Le transporteur aérien est responsable du dommage résultant du retard d'un vol mais peut s'exonérer s'il prouve qu'il a pris toutes les mesures nécessaires pour éviter ce dommage ou qu'il lui était impossible de les prendre (Conv. Montréal, art. 19).

Afin d'assister à un match de rugby entre la France et l'Italie le 19 mars 2005 à 14h, la Caisse d'épargne a confié l'organisation d'un voyage à Rome à la société Carte Blanche, qui a retenu l'affrètement de l'avion et la fourniture de 94 titres de transport auprès de Bailly Voyages.

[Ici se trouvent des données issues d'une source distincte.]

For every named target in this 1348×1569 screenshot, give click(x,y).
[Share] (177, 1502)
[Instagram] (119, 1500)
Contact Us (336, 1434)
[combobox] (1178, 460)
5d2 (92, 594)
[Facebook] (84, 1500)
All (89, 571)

Le 19 mars, en l'absence d'aéronef à l'aéroport de départ (Bordeaux), le voyage, ne pouvant être reporté dans des délais raisonnables, a été annulé. La société Carte Blanche a alors assigné Bailly Voyages en paiement de diverses sommes.

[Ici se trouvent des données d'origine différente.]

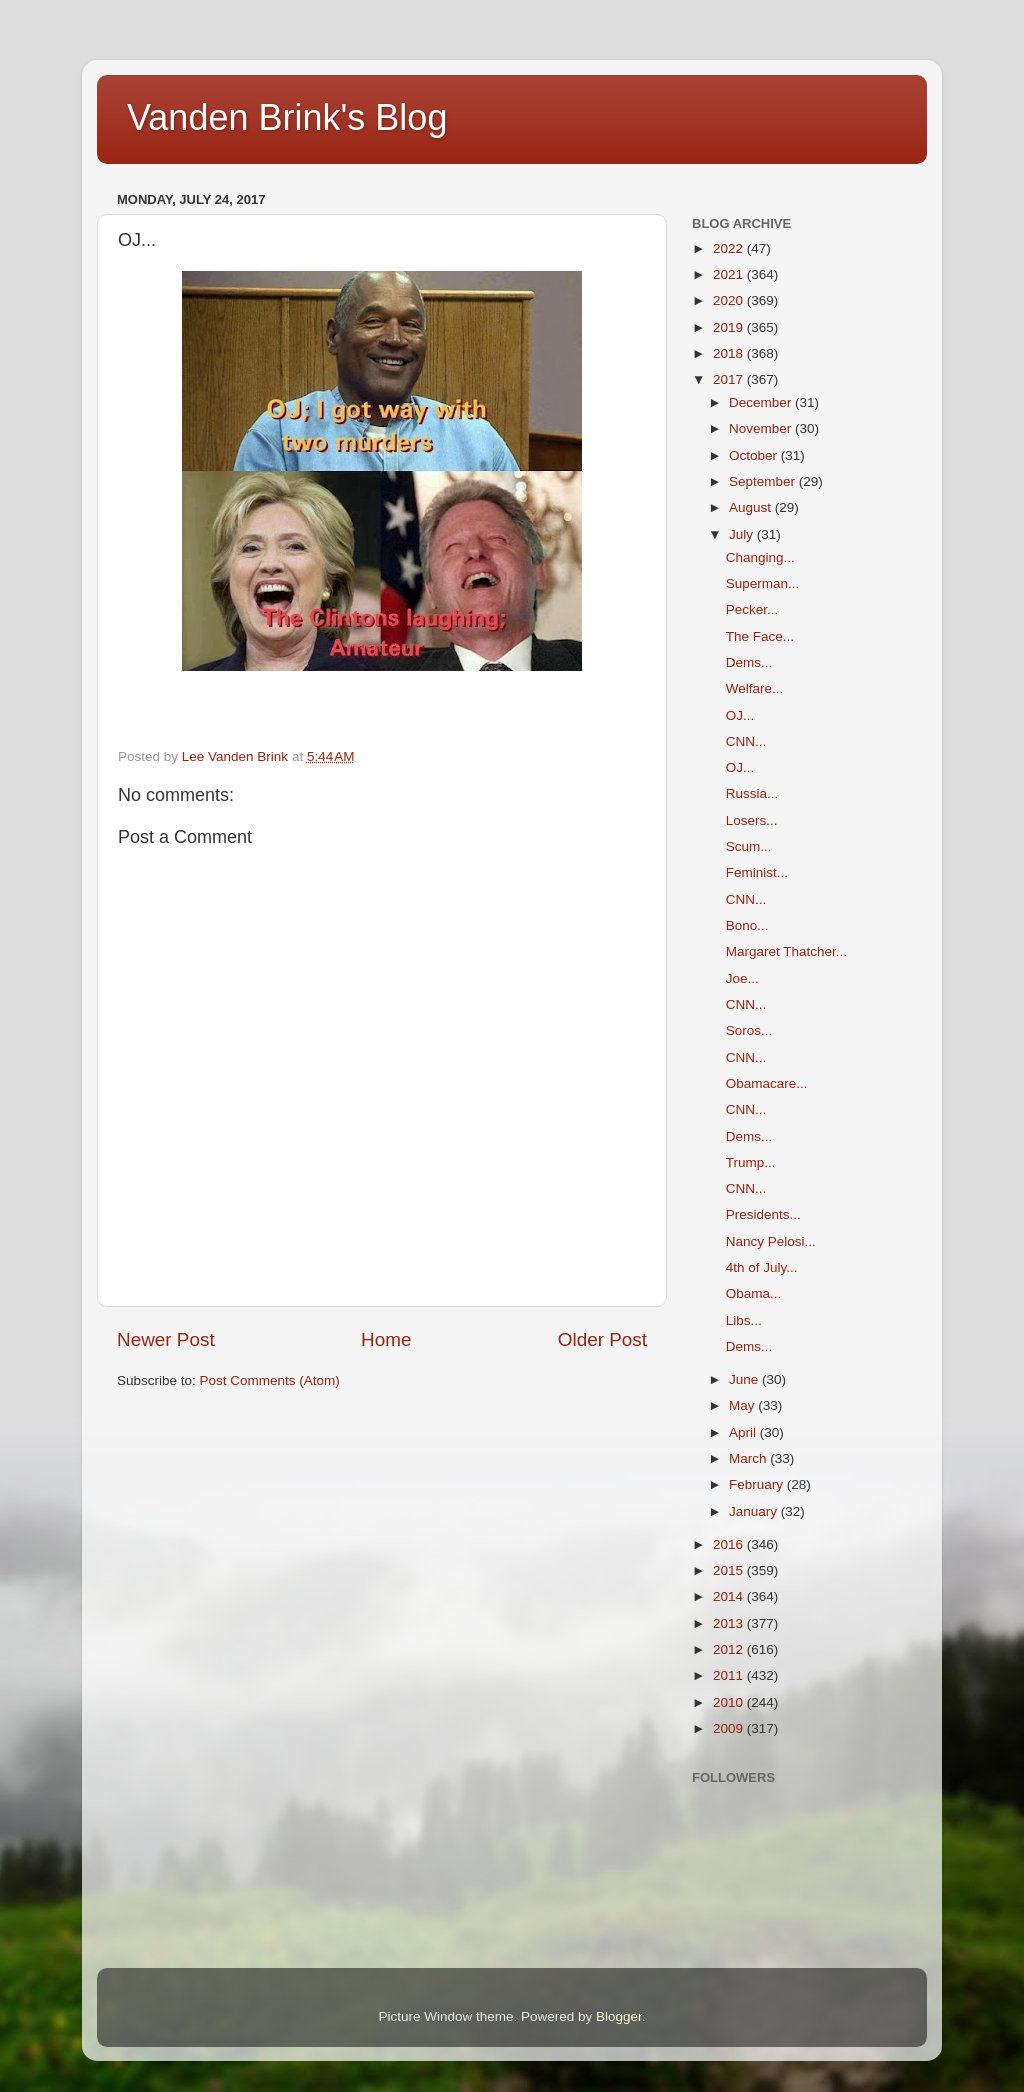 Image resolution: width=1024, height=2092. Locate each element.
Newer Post (166, 1339)
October (755, 455)
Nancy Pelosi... (771, 1241)
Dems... (749, 662)
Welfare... (755, 688)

Selon la cour d'appel, Bailly Voyages doit être exonérée pour deux raisons : l'aéronef prévu venait d'effectuer un service de fret de nuit et devait être reconfiguré le matin même à Paris ; la présence d'un épais brouillard à Paris a empêché le décollage de l'appareil, ce qui constitue un cas de force majeure.

Dans un arrêt du 13 mars 2013 (Cass. 1re civ., 13 mars 2013, n° 09-72.962 P+B), la Cour de cassation ne l'entend pas ainsi : le « timing serré » propre au seul transporteur et résultant de ses décisions d'organisation ne caractérise pas la force majeure, ni l'impossibilité par le transporteur d'éviter le dommage. En outre, il n'est pas établi que le brouillard était imprévisible pour la météo ; le transporteur aurait donc pu l'anticiper en prévoyant un autre plan de vol.

(Source : Actualités du Droit du 12/04/2013).